Directions for this task: State how many lines of the records contain the string "Always". Give the number alone.

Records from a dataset
=== Section Start ===
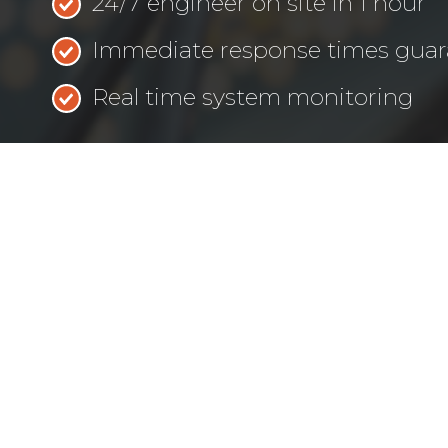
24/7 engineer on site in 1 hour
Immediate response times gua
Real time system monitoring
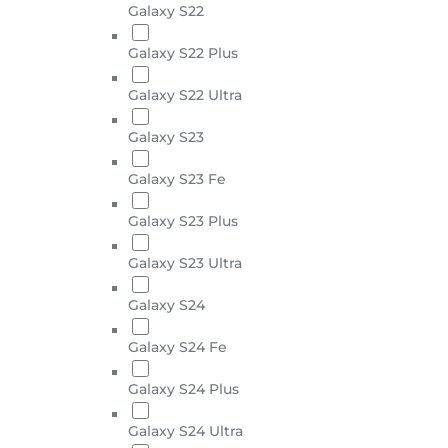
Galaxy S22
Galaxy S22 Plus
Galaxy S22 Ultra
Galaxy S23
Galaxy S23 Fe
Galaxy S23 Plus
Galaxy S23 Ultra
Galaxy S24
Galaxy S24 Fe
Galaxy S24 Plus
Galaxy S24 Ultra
=== Section End ===
=== Section Start ===
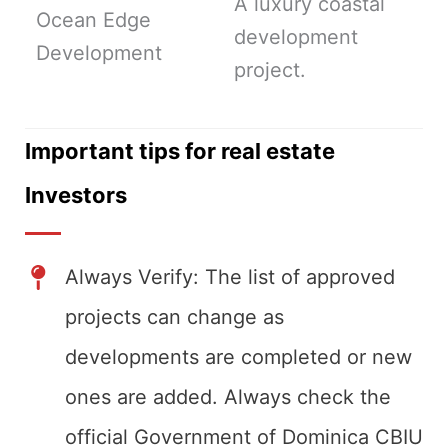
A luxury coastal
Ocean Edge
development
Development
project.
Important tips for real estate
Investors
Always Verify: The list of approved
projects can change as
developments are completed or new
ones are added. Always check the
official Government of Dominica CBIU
=== Section End ===
=== Section Start ===
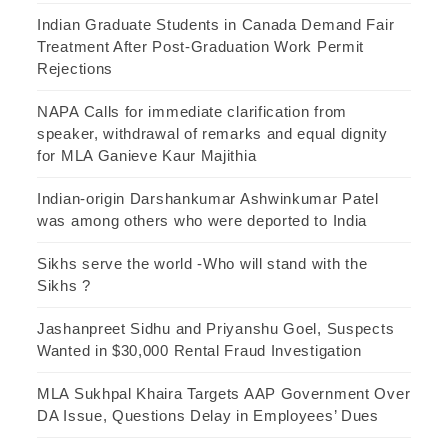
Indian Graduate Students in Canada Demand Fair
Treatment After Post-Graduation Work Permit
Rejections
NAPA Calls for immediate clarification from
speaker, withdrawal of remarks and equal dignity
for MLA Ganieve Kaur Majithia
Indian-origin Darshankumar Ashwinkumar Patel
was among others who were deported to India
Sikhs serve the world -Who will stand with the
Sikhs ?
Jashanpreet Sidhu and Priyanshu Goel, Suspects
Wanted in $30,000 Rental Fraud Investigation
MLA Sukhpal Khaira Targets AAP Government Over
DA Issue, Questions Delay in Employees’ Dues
=== Section End ===
Task result: 2